Evidence from cave wall drawings suggests that wild mammals were kept in the company of humans as early as the Stone Age. In fact, this was probably the beginning of animal domestication. By 2500 B.C. Egyptian kings were keeping antelopes for amusement and to impress foreign visitors. Only ruling classes could afford to keep and care for exotic mammals. Queen Hatshepsut of Egypt could be credited with organizing the first mixed collection of exotic mammals. In approximately 1500 B.C., she sent collectors to Somaliland. They imported greyhounds, monkeys, leopards, cattle, and the first giraffe into captivity. In 1000 B.C., Emperor Wu Wang of China assembled the first zoological park. This was a sophisticated 15,000 acre (6,070 ha) Ling-Yu or "Garden of Intelligence." It included tigers, rhinos, and rare giant pandas. Between 1000 and 400 B.C., many small zoos were created in north Africa, India, and China and domestication of mammals had become an art. These collections were mostly symbols of power and wealth, definitely not for public enjoyment. By 400 B.C. the ancient Greeks established a zoological garden in most if not all Greek cities. They used their collections for serious scientific study. Only students and scholars were allowed to visit these collections. It was at this time that Aristotle wrote The History of Animals. In this encyclopedia, he described hundreds of species of exotic vertebrates from these collections.

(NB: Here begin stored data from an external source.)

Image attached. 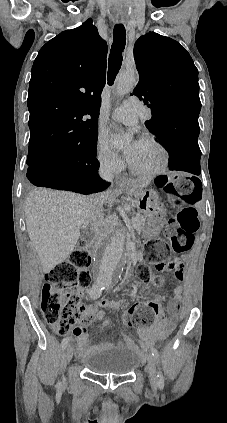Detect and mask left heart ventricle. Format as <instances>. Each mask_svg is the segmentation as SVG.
<instances>
[{
    "label": "left heart ventricle",
    "mask_w": 227,
    "mask_h": 423,
    "mask_svg": "<svg viewBox=\"0 0 227 423\" xmlns=\"http://www.w3.org/2000/svg\"><path fill=\"white\" fill-rule=\"evenodd\" d=\"M133 152L131 164L138 170L149 172L158 167L162 161L159 148L153 144L138 142L132 144L128 152Z\"/></svg>",
    "instance_id": "b2bd125f"
}]
</instances>
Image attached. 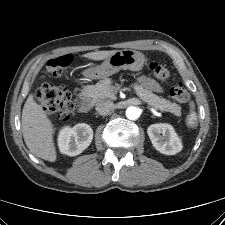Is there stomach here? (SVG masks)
Here are the masks:
<instances>
[{"mask_svg":"<svg viewBox=\"0 0 225 225\" xmlns=\"http://www.w3.org/2000/svg\"><path fill=\"white\" fill-rule=\"evenodd\" d=\"M145 62L144 55L136 50H118L106 58L100 65L90 68L86 74L90 78L109 77L120 70L139 71Z\"/></svg>","mask_w":225,"mask_h":225,"instance_id":"obj_1","label":"stomach"}]
</instances>
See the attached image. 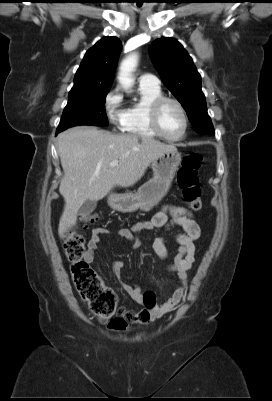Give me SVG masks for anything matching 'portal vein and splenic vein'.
<instances>
[{
  "label": "portal vein and splenic vein",
  "instance_id": "1",
  "mask_svg": "<svg viewBox=\"0 0 272 401\" xmlns=\"http://www.w3.org/2000/svg\"><path fill=\"white\" fill-rule=\"evenodd\" d=\"M118 160H114V161H112L111 163H110V167H116V166H118Z\"/></svg>",
  "mask_w": 272,
  "mask_h": 401
}]
</instances>
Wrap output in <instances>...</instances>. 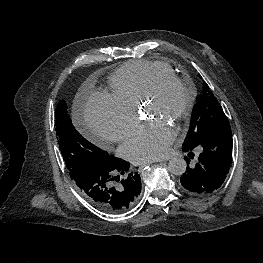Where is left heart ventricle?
Masks as SVG:
<instances>
[{"instance_id": "left-heart-ventricle-1", "label": "left heart ventricle", "mask_w": 263, "mask_h": 263, "mask_svg": "<svg viewBox=\"0 0 263 263\" xmlns=\"http://www.w3.org/2000/svg\"><path fill=\"white\" fill-rule=\"evenodd\" d=\"M185 103V92L176 85H170L158 98L145 104L144 112L150 118H161L173 123Z\"/></svg>"}]
</instances>
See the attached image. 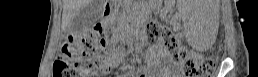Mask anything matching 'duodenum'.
<instances>
[{
  "label": "duodenum",
  "instance_id": "410a0bca",
  "mask_svg": "<svg viewBox=\"0 0 258 77\" xmlns=\"http://www.w3.org/2000/svg\"><path fill=\"white\" fill-rule=\"evenodd\" d=\"M112 3V2H110ZM109 4V3H108ZM105 16L108 17L109 16V7L107 5V7L105 8Z\"/></svg>",
  "mask_w": 258,
  "mask_h": 77
}]
</instances>
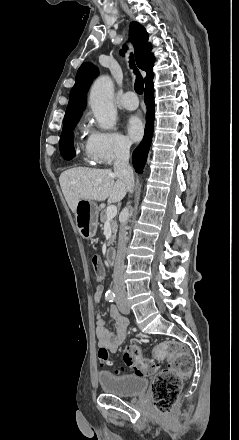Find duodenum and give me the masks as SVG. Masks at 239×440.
<instances>
[{
	"label": "duodenum",
	"instance_id": "duodenum-1",
	"mask_svg": "<svg viewBox=\"0 0 239 440\" xmlns=\"http://www.w3.org/2000/svg\"><path fill=\"white\" fill-rule=\"evenodd\" d=\"M106 259L109 264H113L115 261V250L110 248L106 252Z\"/></svg>",
	"mask_w": 239,
	"mask_h": 440
}]
</instances>
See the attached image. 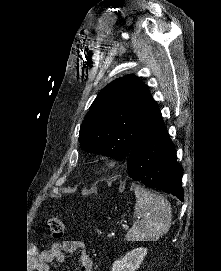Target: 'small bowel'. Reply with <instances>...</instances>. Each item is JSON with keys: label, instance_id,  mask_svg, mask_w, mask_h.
Here are the masks:
<instances>
[{"label": "small bowel", "instance_id": "obj_1", "mask_svg": "<svg viewBox=\"0 0 221 271\" xmlns=\"http://www.w3.org/2000/svg\"><path fill=\"white\" fill-rule=\"evenodd\" d=\"M79 253V271H92V259L87 251L86 243L82 240H63L55 242L39 255L38 271H49V263L57 261L64 263L66 253Z\"/></svg>", "mask_w": 221, "mask_h": 271}]
</instances>
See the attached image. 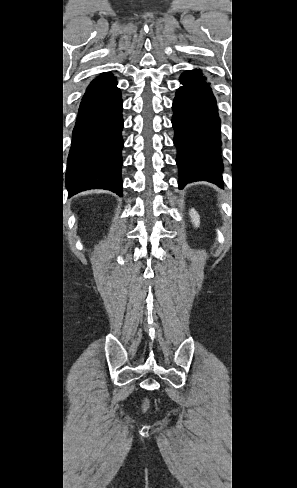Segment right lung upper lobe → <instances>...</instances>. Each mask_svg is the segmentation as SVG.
<instances>
[{
	"label": "right lung upper lobe",
	"instance_id": "cb5924a9",
	"mask_svg": "<svg viewBox=\"0 0 297 488\" xmlns=\"http://www.w3.org/2000/svg\"><path fill=\"white\" fill-rule=\"evenodd\" d=\"M112 74L110 73H102L97 79L93 80L91 84L88 86L86 90V94L90 93L91 91L95 90L98 88L102 83H104L106 80L112 78Z\"/></svg>",
	"mask_w": 297,
	"mask_h": 488
}]
</instances>
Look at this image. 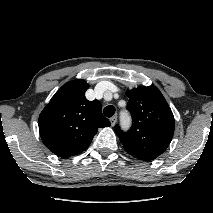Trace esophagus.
Returning a JSON list of instances; mask_svg holds the SVG:
<instances>
[{
    "instance_id": "obj_1",
    "label": "esophagus",
    "mask_w": 213,
    "mask_h": 213,
    "mask_svg": "<svg viewBox=\"0 0 213 213\" xmlns=\"http://www.w3.org/2000/svg\"><path fill=\"white\" fill-rule=\"evenodd\" d=\"M117 122V117L116 116H113L110 118V123H111V126H114Z\"/></svg>"
}]
</instances>
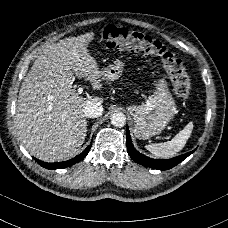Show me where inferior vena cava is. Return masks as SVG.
<instances>
[{"label": "inferior vena cava", "mask_w": 228, "mask_h": 228, "mask_svg": "<svg viewBox=\"0 0 228 228\" xmlns=\"http://www.w3.org/2000/svg\"><path fill=\"white\" fill-rule=\"evenodd\" d=\"M84 113L89 118H96L103 113V107L96 101L88 100L84 106Z\"/></svg>", "instance_id": "obj_1"}]
</instances>
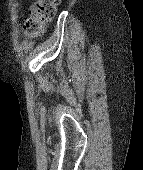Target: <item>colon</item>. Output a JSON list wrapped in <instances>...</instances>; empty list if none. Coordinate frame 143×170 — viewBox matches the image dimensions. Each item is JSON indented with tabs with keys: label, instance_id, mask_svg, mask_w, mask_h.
I'll return each mask as SVG.
<instances>
[{
	"label": "colon",
	"instance_id": "5ec220e1",
	"mask_svg": "<svg viewBox=\"0 0 143 170\" xmlns=\"http://www.w3.org/2000/svg\"><path fill=\"white\" fill-rule=\"evenodd\" d=\"M61 0H36L25 18L24 26L27 32L41 36L45 25L54 17Z\"/></svg>",
	"mask_w": 143,
	"mask_h": 170
}]
</instances>
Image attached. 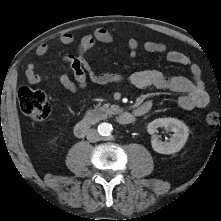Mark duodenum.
I'll list each match as a JSON object with an SVG mask.
<instances>
[{"label":"duodenum","instance_id":"obj_1","mask_svg":"<svg viewBox=\"0 0 221 221\" xmlns=\"http://www.w3.org/2000/svg\"><path fill=\"white\" fill-rule=\"evenodd\" d=\"M150 110L149 105H142L140 107V111L138 113H130V112H120L116 115V120L121 125H130L135 122L138 116L144 115ZM99 109L95 110V115H97ZM92 126V117H87L81 121H79L74 127V134L76 137H84Z\"/></svg>","mask_w":221,"mask_h":221}]
</instances>
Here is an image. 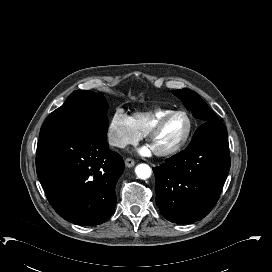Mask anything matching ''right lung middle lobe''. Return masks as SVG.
Returning a JSON list of instances; mask_svg holds the SVG:
<instances>
[{"label": "right lung middle lobe", "mask_w": 272, "mask_h": 272, "mask_svg": "<svg viewBox=\"0 0 272 272\" xmlns=\"http://www.w3.org/2000/svg\"><path fill=\"white\" fill-rule=\"evenodd\" d=\"M107 109L108 104L102 93L76 90L48 116L41 127L40 137L74 127H95L107 133Z\"/></svg>", "instance_id": "1"}]
</instances>
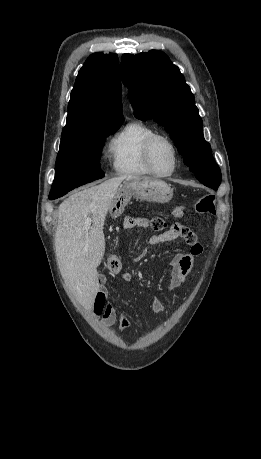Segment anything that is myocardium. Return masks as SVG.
I'll use <instances>...</instances> for the list:
<instances>
[{
    "instance_id": "1",
    "label": "myocardium",
    "mask_w": 261,
    "mask_h": 459,
    "mask_svg": "<svg viewBox=\"0 0 261 459\" xmlns=\"http://www.w3.org/2000/svg\"><path fill=\"white\" fill-rule=\"evenodd\" d=\"M160 140H163L166 143H168V145L172 149L173 156H174L173 168L168 173H159L158 171H156L154 166H153V162H152V153H153L154 145ZM144 161H145V164L148 167L149 171L154 176L160 177V178H166V177L172 176L176 172V170H177V168L179 166V162H180L178 148H177L175 142L168 135L156 133V134L152 135L151 137H149L148 140L145 143V146H144Z\"/></svg>"
}]
</instances>
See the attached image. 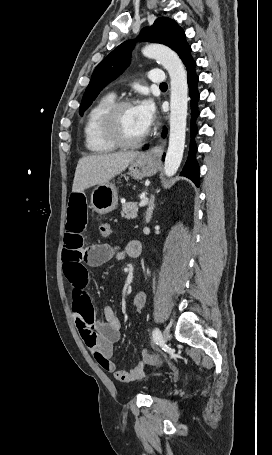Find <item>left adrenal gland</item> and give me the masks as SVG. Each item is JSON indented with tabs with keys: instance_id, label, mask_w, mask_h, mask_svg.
<instances>
[{
	"instance_id": "1",
	"label": "left adrenal gland",
	"mask_w": 272,
	"mask_h": 455,
	"mask_svg": "<svg viewBox=\"0 0 272 455\" xmlns=\"http://www.w3.org/2000/svg\"><path fill=\"white\" fill-rule=\"evenodd\" d=\"M154 208H155L154 196H151L149 203H148V208L146 211V223L150 222Z\"/></svg>"
}]
</instances>
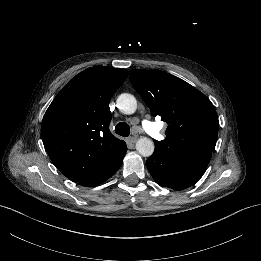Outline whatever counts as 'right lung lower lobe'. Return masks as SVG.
<instances>
[{
  "label": "right lung lower lobe",
  "mask_w": 261,
  "mask_h": 261,
  "mask_svg": "<svg viewBox=\"0 0 261 261\" xmlns=\"http://www.w3.org/2000/svg\"><path fill=\"white\" fill-rule=\"evenodd\" d=\"M126 154V151L117 158L110 166H108L105 170L101 171L98 174H95L92 177L84 179L83 181L79 182L80 185L83 186H94L100 184L110 178L121 166L123 158Z\"/></svg>",
  "instance_id": "1"
}]
</instances>
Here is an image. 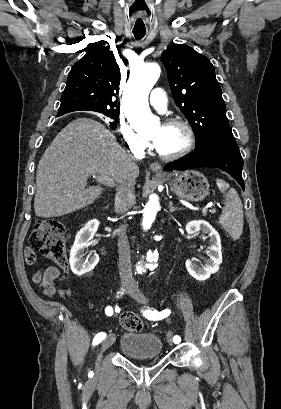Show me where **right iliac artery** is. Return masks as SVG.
<instances>
[{
    "label": "right iliac artery",
    "mask_w": 281,
    "mask_h": 409,
    "mask_svg": "<svg viewBox=\"0 0 281 409\" xmlns=\"http://www.w3.org/2000/svg\"><path fill=\"white\" fill-rule=\"evenodd\" d=\"M124 294V290L121 289V291L117 292V297L122 296ZM105 313L108 316H111L113 314V309L111 306L106 307L105 309ZM106 338V334L101 332L98 333L93 340V344L97 345L98 343H100L102 340H104Z\"/></svg>",
    "instance_id": "obj_1"
}]
</instances>
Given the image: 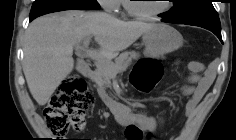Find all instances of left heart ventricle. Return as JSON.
Segmentation results:
<instances>
[{
	"mask_svg": "<svg viewBox=\"0 0 236 140\" xmlns=\"http://www.w3.org/2000/svg\"><path fill=\"white\" fill-rule=\"evenodd\" d=\"M134 7L144 13L155 12L166 6L165 1L161 0H139L133 2Z\"/></svg>",
	"mask_w": 236,
	"mask_h": 140,
	"instance_id": "1",
	"label": "left heart ventricle"
}]
</instances>
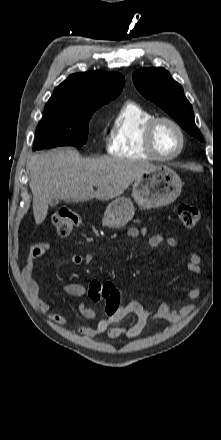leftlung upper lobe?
Here are the masks:
<instances>
[{"mask_svg":"<svg viewBox=\"0 0 221 440\" xmlns=\"http://www.w3.org/2000/svg\"><path fill=\"white\" fill-rule=\"evenodd\" d=\"M133 81L139 92L166 111L190 135L203 141L194 122L191 104L183 88L164 68H142L134 72Z\"/></svg>","mask_w":221,"mask_h":440,"instance_id":"1","label":"left lung upper lobe"}]
</instances>
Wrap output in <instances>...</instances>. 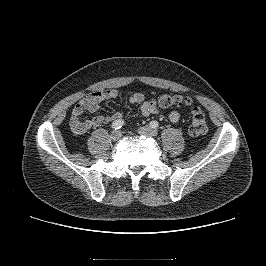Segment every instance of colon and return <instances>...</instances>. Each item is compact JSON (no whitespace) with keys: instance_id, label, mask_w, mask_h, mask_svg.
<instances>
[{"instance_id":"1","label":"colon","mask_w":266,"mask_h":266,"mask_svg":"<svg viewBox=\"0 0 266 266\" xmlns=\"http://www.w3.org/2000/svg\"><path fill=\"white\" fill-rule=\"evenodd\" d=\"M158 104L162 107H168L171 105H187L191 106L192 115L189 125V134L193 138H200L207 132V122L202 110L193 105V102L188 97H182L179 95H162L158 100Z\"/></svg>"}]
</instances>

The Romans were perhaps the first to open exotic mammal collections to the public at large. From about 100 B.C. to A.D. 600 the Romans used these collections for scholarly study but they also used many of these animals for entertainment. Much of the entertainment consisted of cruel and bloody spectacles in public arenas, with large carnivores attacking or being attacked by men as well as other mammals. Often these were slow, agonizing and gruesome battles to the death. With the fall of the Roman Empire zoos went into a decline. Most exotic mammal collections consisted of small private menageries and traveling exhibitions.

By A.D. 1400 global exploration sparked public interest in zoos once again, with strange creatures from the New World. During this time, Hernando Cortes visited the zoo of Mon-tezuma, chief of the Aztecs. It was a huge collection and employed over 300 zookeepers. Over the next few hundred years many European zoos opened and the collections grew larger. Most of these collections consisted of individual specimens of as many species of mammals as possible. The animals were from many different countries and represented many continents. They were often called postage stamp collections. They were open to the public and attracted many visitors. Although they have been renovated and have updated their policies, some of these zoos are still open today. The oldest is the Schonbrunn Zoo in Vienna, Austria. It was built in 1752 by Emperor Franz Josef for his wife. It opened to the public in 1765. Others that still exist are the Madrid Zoo in Spain, which opened in 1775 and the Jardin des Plantes collection in Paris which opened in 1793. For comparison, the oldest zoos in the United States are the Philadelphia Zoo, which opened in 1874; the Central Park Zoo in New York, which opened in 1862; the Lincoln Park Zoo in Chicago, which opened in 1868; and the Cincinnati Zoo, which opened in 1875.